See also: How to deal with late payment
Peter Ewen, chairman of the International Factors Group says, ‘The Cabinet Office’s plans to ‘name and shame’ late payers is a welcome step in the right direction. Our recent research among UK accountants found that many SMEs are buckling under financial pressure caused by rising supplier costs and late payment from large, corporate customers.’
Ewen adds that SMEs have huge potential to be the real engine of growth the economy needs, but squeezed margins and a lack of cashflow mean that 71 per cent of accountants say their clients have halted growth plans.
‘These businesses need to be paid on time to help them overcome working capital difficulties before they can actively pursue growth and add momentum to the wider economic recovery.’
Will naming and shaming be a deterrent to late payers?
It’s something we have seen from the government before: threats to large businesses to pay their suppliers on time, or be named and shamed.
Business minister Michael Fallon has warned big businesses that they will be publicly named if they fail to sign up to the Prompt Payment Code, a voluntary agreement to promote good payment practices.
The subject of late payment seems to be perennially on the radar of small businesses, as everyone seems to have their bad debtor issues, to varying extents.
Just recently the subject once more reared its ugly head in the form of Sainsbury’s lengthening payment terms for all non-food suppliers – many of which would already have substantial cash flow pressures to contend with without being paid even later.
Fallon’s letter, addressed to all FTSE 100 and 250 companies, urges businesses to sign up to the Code, which will be four years old in December, and warns that the names of any companies that fail to do so will be publicised in the new year.
But how effective is the threat to name and shame?
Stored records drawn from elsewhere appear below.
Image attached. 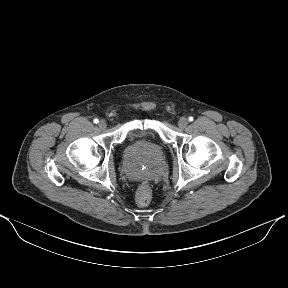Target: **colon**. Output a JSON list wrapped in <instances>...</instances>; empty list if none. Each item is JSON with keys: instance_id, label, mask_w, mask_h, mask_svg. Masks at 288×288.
<instances>
[{"instance_id": "obj_1", "label": "colon", "mask_w": 288, "mask_h": 288, "mask_svg": "<svg viewBox=\"0 0 288 288\" xmlns=\"http://www.w3.org/2000/svg\"><path fill=\"white\" fill-rule=\"evenodd\" d=\"M152 198V192L147 184H142L135 195L136 203L140 206H146L150 203Z\"/></svg>"}]
</instances>
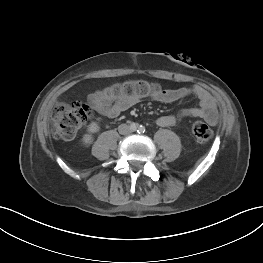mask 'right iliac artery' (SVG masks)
Listing matches in <instances>:
<instances>
[{
	"instance_id": "82829eb1",
	"label": "right iliac artery",
	"mask_w": 263,
	"mask_h": 263,
	"mask_svg": "<svg viewBox=\"0 0 263 263\" xmlns=\"http://www.w3.org/2000/svg\"><path fill=\"white\" fill-rule=\"evenodd\" d=\"M130 129H131L132 131H136V130L138 129V125H137L136 123H132V124L130 125Z\"/></svg>"
}]
</instances>
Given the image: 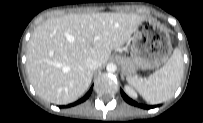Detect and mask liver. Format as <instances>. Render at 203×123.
Segmentation results:
<instances>
[{"instance_id":"6515ba94","label":"liver","mask_w":203,"mask_h":123,"mask_svg":"<svg viewBox=\"0 0 203 123\" xmlns=\"http://www.w3.org/2000/svg\"><path fill=\"white\" fill-rule=\"evenodd\" d=\"M144 18L134 13L70 14L49 18L34 30L27 45L26 70L43 99L58 105L80 98L89 88L92 71L86 60L107 62Z\"/></svg>"}]
</instances>
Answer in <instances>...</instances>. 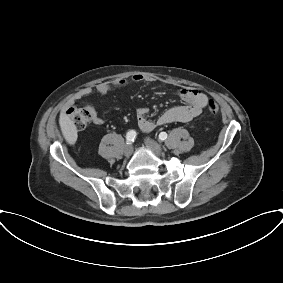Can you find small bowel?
<instances>
[{"instance_id": "small-bowel-1", "label": "small bowel", "mask_w": 283, "mask_h": 283, "mask_svg": "<svg viewBox=\"0 0 283 283\" xmlns=\"http://www.w3.org/2000/svg\"><path fill=\"white\" fill-rule=\"evenodd\" d=\"M155 79L151 76L136 74L130 80L121 79L114 83L103 82L97 85L96 92L106 95L112 91L113 87H125L129 84L152 83ZM92 89H82L78 98H86L92 94ZM180 98L186 103L165 110L156 120L147 118L149 110L146 107H139L136 110V118L139 128L143 132H150L157 126L170 124L173 122H188L200 115L202 109L208 103V96L196 89L185 88L179 93ZM92 114V121L96 125L104 124L105 120L96 112L92 106H87Z\"/></svg>"}]
</instances>
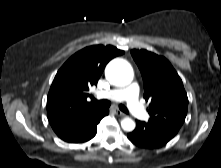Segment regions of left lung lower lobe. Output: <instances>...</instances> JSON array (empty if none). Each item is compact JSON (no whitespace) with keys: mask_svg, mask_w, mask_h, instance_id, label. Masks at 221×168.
Wrapping results in <instances>:
<instances>
[{"mask_svg":"<svg viewBox=\"0 0 221 168\" xmlns=\"http://www.w3.org/2000/svg\"><path fill=\"white\" fill-rule=\"evenodd\" d=\"M176 133L150 122L136 121V128L128 133V139L135 145L146 148H159L170 141Z\"/></svg>","mask_w":221,"mask_h":168,"instance_id":"1","label":"left lung lower lobe"}]
</instances>
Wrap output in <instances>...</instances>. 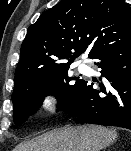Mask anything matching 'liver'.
Instances as JSON below:
<instances>
[{
    "instance_id": "liver-1",
    "label": "liver",
    "mask_w": 131,
    "mask_h": 151,
    "mask_svg": "<svg viewBox=\"0 0 131 151\" xmlns=\"http://www.w3.org/2000/svg\"><path fill=\"white\" fill-rule=\"evenodd\" d=\"M117 137L116 131L101 126L65 127L23 142L14 151H101Z\"/></svg>"
}]
</instances>
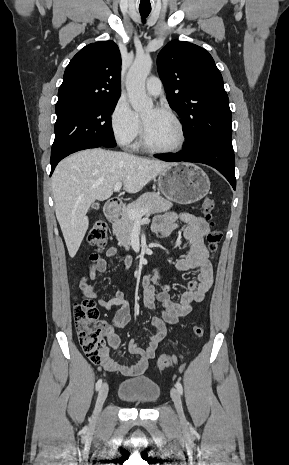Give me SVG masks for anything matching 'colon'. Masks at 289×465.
Listing matches in <instances>:
<instances>
[{"label": "colon", "instance_id": "colon-1", "mask_svg": "<svg viewBox=\"0 0 289 465\" xmlns=\"http://www.w3.org/2000/svg\"><path fill=\"white\" fill-rule=\"evenodd\" d=\"M202 209L205 218L213 226V209L214 201L212 198H205L202 203ZM107 226L102 219H98L90 229L87 239L90 245L97 249H102L107 242ZM222 239V233L217 229H211L207 234V243L209 250L214 254L218 250V246ZM93 260L98 259V255H92ZM74 318L76 323V332L80 345L87 355V357L94 363H99L106 350L105 341L103 337V326L99 322V312L94 302L84 297L75 301ZM193 333L196 337H202L204 330L201 326L196 325L193 327ZM177 362V357L174 355H162L159 358L158 365L161 369L165 370L170 368Z\"/></svg>", "mask_w": 289, "mask_h": 465}]
</instances>
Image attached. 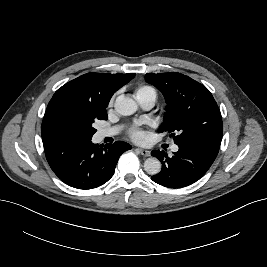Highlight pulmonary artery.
<instances>
[{
    "label": "pulmonary artery",
    "instance_id": "e3ab8cb5",
    "mask_svg": "<svg viewBox=\"0 0 267 267\" xmlns=\"http://www.w3.org/2000/svg\"><path fill=\"white\" fill-rule=\"evenodd\" d=\"M137 100H138V102L140 103V105L144 109L149 110L154 106L155 101H156V96L149 95V96H146V97H143V98H139ZM117 130H118L117 128L102 129V130H100L98 132V136L100 138H105V137H108V136H112V135L117 133ZM172 151L177 152L178 151V146L177 145H173L172 146Z\"/></svg>",
    "mask_w": 267,
    "mask_h": 267
}]
</instances>
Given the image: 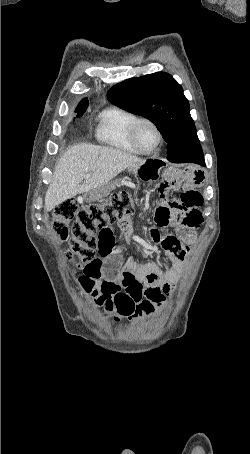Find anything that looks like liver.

Surely the fact that an increasing number of businesses are turning to the law to tackle the scourge of late payment is a sign that late-paying corporates are not been exposed enough – if at all – for their delaying.
The question is, do such companies fear negative PR enough to the extent that they feel they would lose business because of it? And does the general populace understand how critical a problem late payment is for small businesses and their survival, to warrant them boycotting offenders?
All signatories of the Prompt Payment Code are already publicly available online, but the government wants to be more proactive in highlighting companies that are not committed to the code. This movement needs to educate the public as well as denigrate offenders, and maybe then corporates will be forced to pay on time.